3. Nella nuova Sezione I-bis del Testo Unico della Finanza ("Informazioni sull'adesione a codici di comportamento") sono stati introdotti dalla legge n. 262/05 i seguenti articoli:
- l'art 124-bis ("Obblighi di informazione relativi ai codici di comportamento") secondo cui: "1. Le società di cui al presente capo diffondono annualmente, nei termini e con le modalità stabiliti dalla Consob, informazioni sull'adesione a codici di comportamento promossi da società di gestione di mercati regolamentati o da associazioni di categoria degli operatori e sull'osservanza degli impegni a ciò conseguenti, motivando le ragioni dell'eventuale inadempimento";
- l' art. 124-ter ("Vigilanza sull'informazione relativa ai codici di comportamento") in forza del quale: "1. La Consob, negli ambiti di propria competenza, stabilisce le forme di pubblicità cui sono sottoposti i codici di comportamento promossi da società di gestione di mercati regolamentati o da associazioni di categoria degli operatori, vigila sulla veridicità delle informazioni riguardanti l'adempimento degli impegni assunti, diffuse dai soggetti che vi abbiano aderito, e irroga le corrispondenti sanzioni in caso di violazione".

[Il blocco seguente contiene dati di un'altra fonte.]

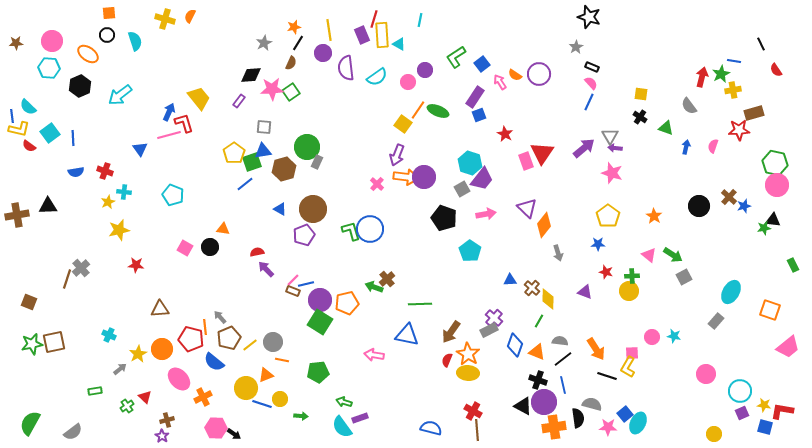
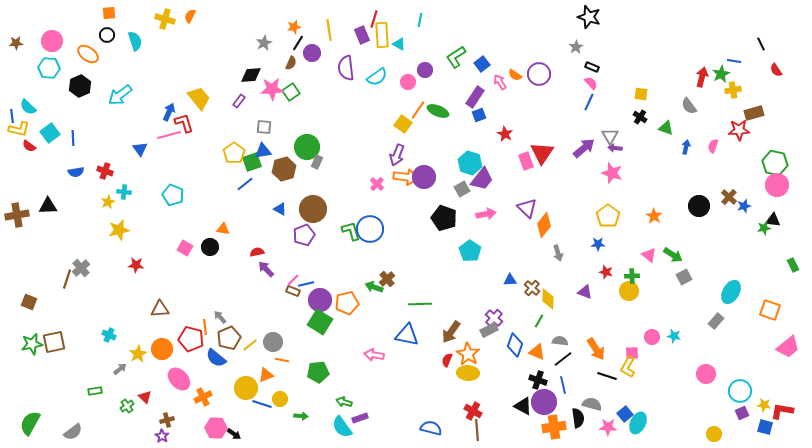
purple circle at (323, 53): moved 11 px left
blue semicircle at (214, 362): moved 2 px right, 4 px up
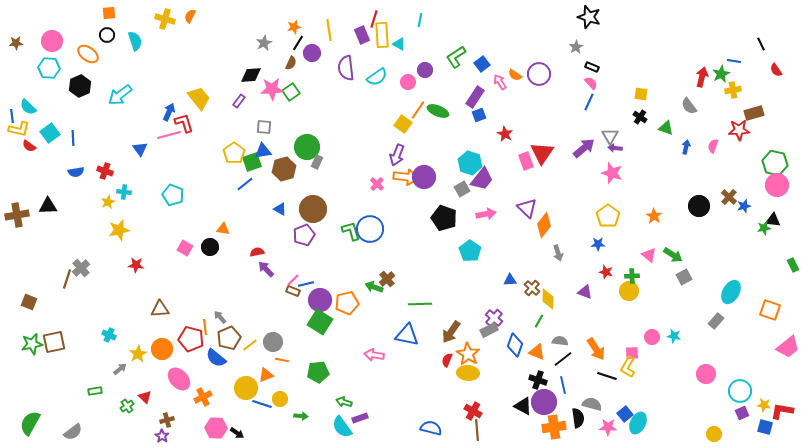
black arrow at (234, 434): moved 3 px right, 1 px up
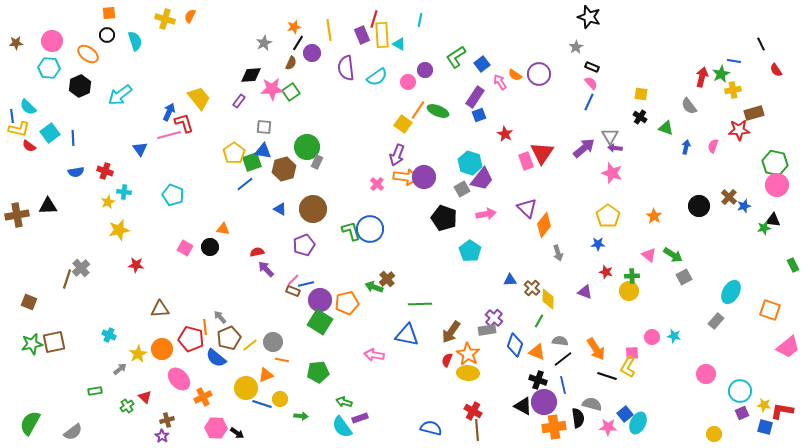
blue triangle at (263, 151): rotated 18 degrees clockwise
purple pentagon at (304, 235): moved 10 px down
gray rectangle at (489, 330): moved 2 px left; rotated 18 degrees clockwise
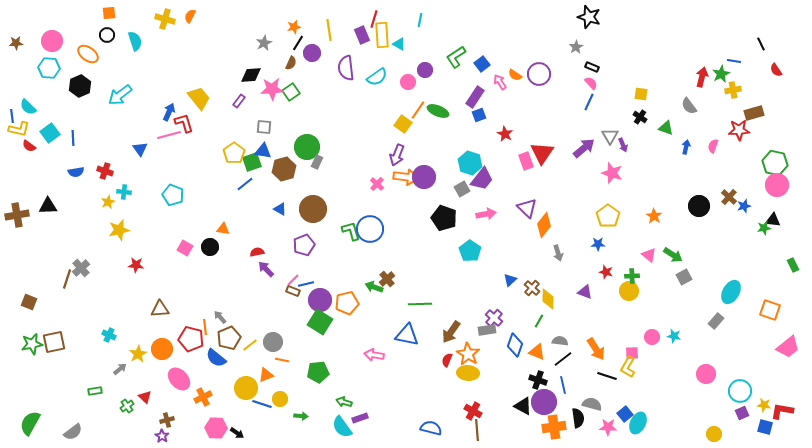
purple arrow at (615, 148): moved 8 px right, 3 px up; rotated 120 degrees counterclockwise
blue triangle at (510, 280): rotated 40 degrees counterclockwise
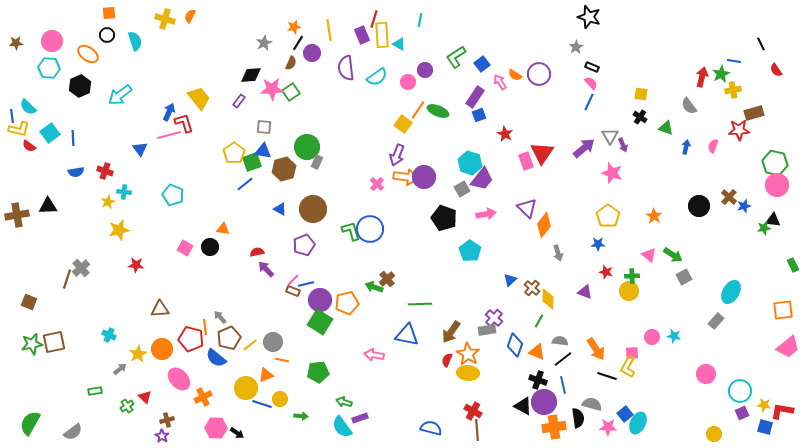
orange square at (770, 310): moved 13 px right; rotated 25 degrees counterclockwise
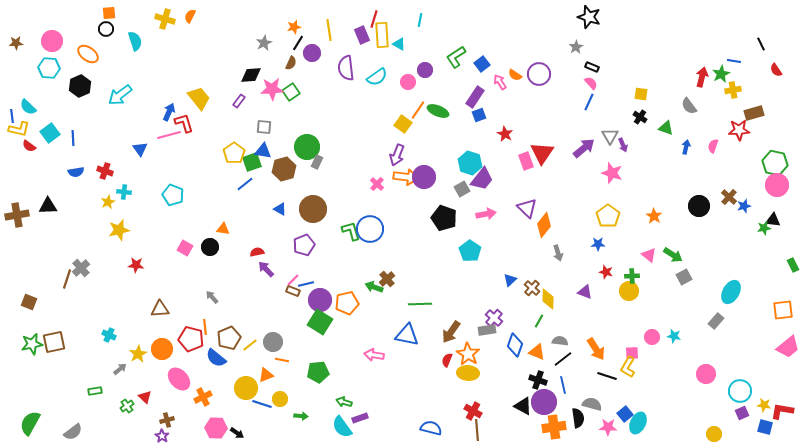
black circle at (107, 35): moved 1 px left, 6 px up
gray arrow at (220, 317): moved 8 px left, 20 px up
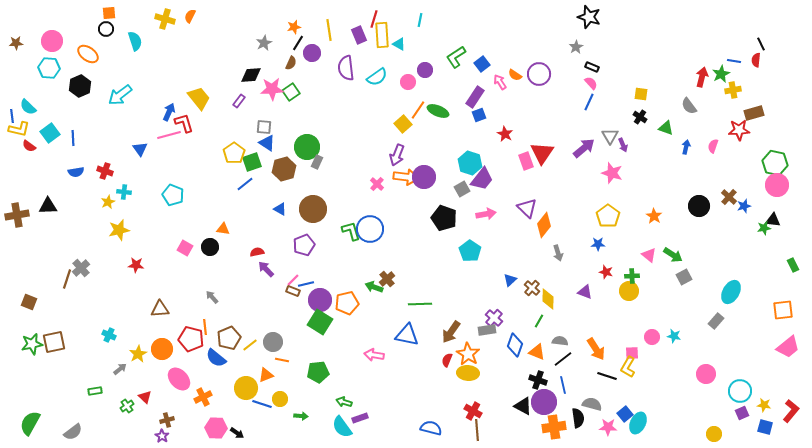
purple rectangle at (362, 35): moved 3 px left
red semicircle at (776, 70): moved 20 px left, 10 px up; rotated 40 degrees clockwise
yellow square at (403, 124): rotated 12 degrees clockwise
blue triangle at (263, 151): moved 4 px right, 8 px up; rotated 24 degrees clockwise
red L-shape at (782, 411): moved 9 px right; rotated 120 degrees clockwise
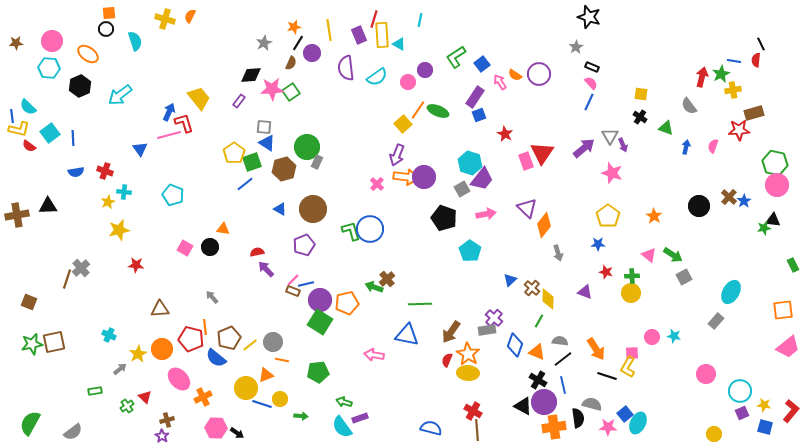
blue star at (744, 206): moved 5 px up; rotated 16 degrees counterclockwise
yellow circle at (629, 291): moved 2 px right, 2 px down
black cross at (538, 380): rotated 12 degrees clockwise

4. Nell'art. 149 del Testo Unico della Finanza che disciplina i doveri del collegio sindacale è stato introdotto dalla legge n. 262/05 il dovere del collegio sindacale di vigilare "sulle modalità di concreta attuazione delle regole di governo societario previste da codici di comportamento redatti da società di gestione di mercati regolamentati o da associazioni di categoria, cui la società, mediante informativa al pubblico, dichiara di attenersi" (art. 149, comma 1, lett. c-bis).
5. Il nuovo Codice presenta una struttura differente rispetto a quella delle precedenti versioni. In particolare ognuno dei 12 articoli è strutturato in 3 distinti livelli: "principi", di carattere generale; "criteri applicativi", contenenti indicazioni di dettaglio sull'attuazione dei principi; "commento", diretto a chiarire la portata di principi e criteri, anche con l'indicazione di esempi. Tale ristrutturazione degli articoli del Codice contribuisce a rendere molto più chiaro il contenuto dei precetti ivi contenuti.
6. Una sanzione pecuniaria da venticinquemila a due milioni e mezzo di euro.